Some Nerve by Jane Heller tells the story of Ann, a hollywood reporter who does not have the killer instincts to play dirty in order to scoop the story. So when her new boss tells her she has to get the “big get” Malcolm Goddard who thinks all people of the media are “parasites.” Ann tries to play dirty but ultimately fails and loses her job after she is unable to force herself to get over her plane phobia and conduct the interview in Malcom’s Cessna.
Without her job, Ann moves back to her small hometown of Middletown, Missouri and into her child home with her mother who is afraid to leave the house, her aunt who can’t get over the loss of her husband to a girl half her age, and her grandmother who is germaphobic and keeps a can of lysol on hand always. When a doctor at the town’s only hospital lets slip in attempts to impress Ann that Malcolm is going to be admitted under an alias, Ann sees a way to get her job back. She decides to volunteer at the hospital handing out magazines and gleam an interview with Malcolm non-the-wiser.
But while volunteering, Ann finds that she is able to help others in a way she never was able to do before and begins to truly love her job and eventually Malcolm.
Even while Ann is lying to Malcolm and gathering enough information to write a story to get her much-loved job back, I couldn’t help but love her. She was an incredibly giving and kind individual who questions herself from the very beginning about if she was doing the right thing by writing the story on Malcolm. And Malcolm starts as the typical Hollywood star who is used to getting everything he wants. But he too is able to grow after his touch with death. I almost like what Ann did in helping her mother and other patients than what she did with Malcolm because she seemed to truly touch their lives and make them feel just that little bit better.

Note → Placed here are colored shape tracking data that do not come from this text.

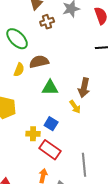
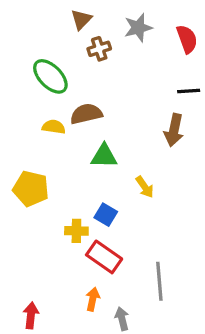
yellow semicircle: (19, 70) -> (54, 127), turned -104
brown arrow: (84, 88) -> (174, 130), moved

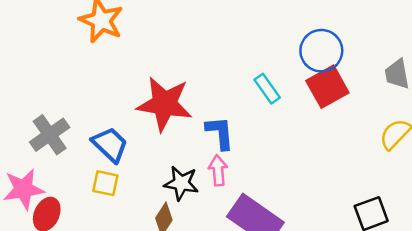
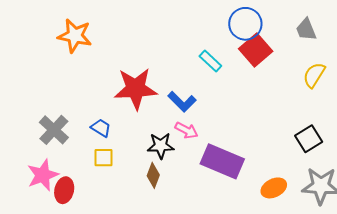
blue L-shape: (220, 133) -> (182, 102), turned 152
blue trapezoid: (110, 145) -> (101, 128), size x0.7
pink arrow: (218, 170) -> (186, 130), turned 135

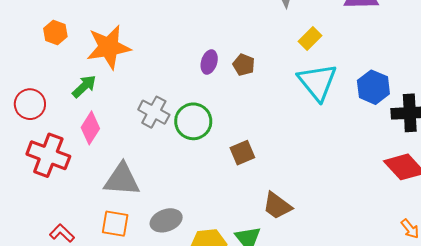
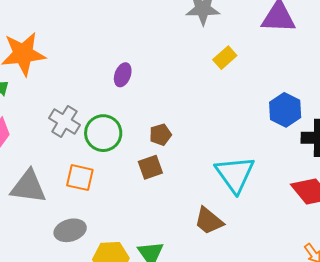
brown pentagon: (244, 65) -> (160, 135), moved, turned 30
cyan triangle: (317, 82) -> (235, 174), moved
brown trapezoid: (277, 206) -> (209, 221), moved
orange square: (115, 224) -> (80, 178), moved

The Accidental Mother by Rowan Coleman is the story of Sophie, a woman who thinks she knows exactly what she wants in life and only figures what she truly desires once her life is turned completely upside down. After the death of her childhood best friend Carrie, Sophie becomes the guardian of her two children Bella and Izzy. Sophie who has never interacted with kids before is completely out of her element taking on the too grown up six-year-old Bella and the whirlwind three-year-old Izzy.
Sophie tries to juggle the two girls without losing her job and the promotion which doesn’t seem all that far off. Throughout this, Sophie is being pursued by Jake, one of her American clients. She had been crushing on him for weeks, but now that his attentions are focused on her, she’s not sure if he’s really the man for her. Wanting the children residing in her apartment to be temporary especially after the demise of her makeup collection and several items of her wardrobe, Sophie hires a private detective to find the girls’ absentee father Louis who left Carrie and Bella before Izzy was born.
I really enjoyed this book and found myself crying during the more touching moments. Sophie really grew on me as the book went on because she was incredibly human. Motherhood didn’t come as naturally to her as it does to other people, and it was warming to see her try to adjust to the two girls suddenly in her life. She had no idea what she was doing as her many blunders show, but she finds ways to help both girls cope with their mother’s death. All the characters in this novel are remarkably human. Each of them, even Louis has his layers. This was a wonderful read about motherhood and coping with death that didn’t become cliché or too unrealistic.